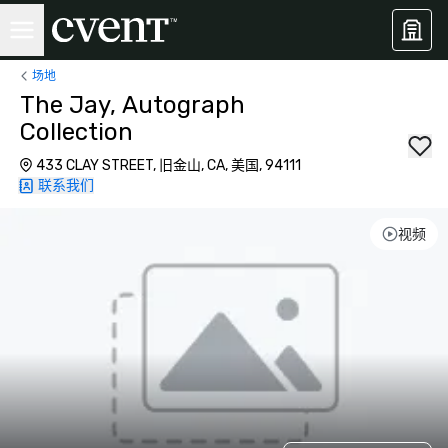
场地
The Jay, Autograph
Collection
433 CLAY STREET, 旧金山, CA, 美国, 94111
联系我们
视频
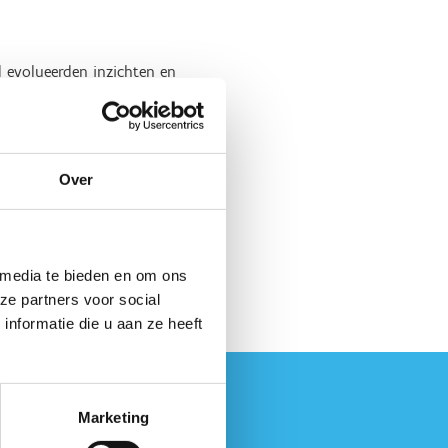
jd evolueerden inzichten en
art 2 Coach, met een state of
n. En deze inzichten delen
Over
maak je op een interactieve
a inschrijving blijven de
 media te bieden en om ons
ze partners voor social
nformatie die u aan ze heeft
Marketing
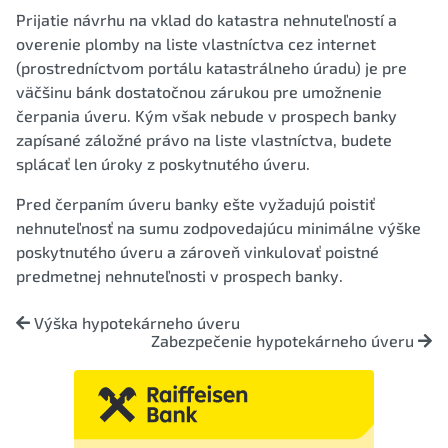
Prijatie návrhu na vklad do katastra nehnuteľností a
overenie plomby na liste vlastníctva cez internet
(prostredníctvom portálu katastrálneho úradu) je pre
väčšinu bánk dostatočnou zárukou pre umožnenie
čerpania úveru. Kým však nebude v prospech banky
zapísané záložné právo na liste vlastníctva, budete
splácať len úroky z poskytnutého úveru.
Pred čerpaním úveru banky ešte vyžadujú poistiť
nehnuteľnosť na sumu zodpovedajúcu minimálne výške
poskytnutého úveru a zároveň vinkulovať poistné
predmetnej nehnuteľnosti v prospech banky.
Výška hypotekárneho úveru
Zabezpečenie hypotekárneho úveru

+ + + + +

For this exercise, please retype exactly the lines in the listing from the line with "nehnuteľnosť na sumu" through its last line, both ends included.

nehnuteľnosť na sumu zodpovedajúcu minimálne výške
poskytnutého úveru a zároveň vinkulovať poistné
predmetnej nehnuteľnosti v prospech banky.
Výška hypotekárneho úveru
Zabezpečenie hypotekárneho úveru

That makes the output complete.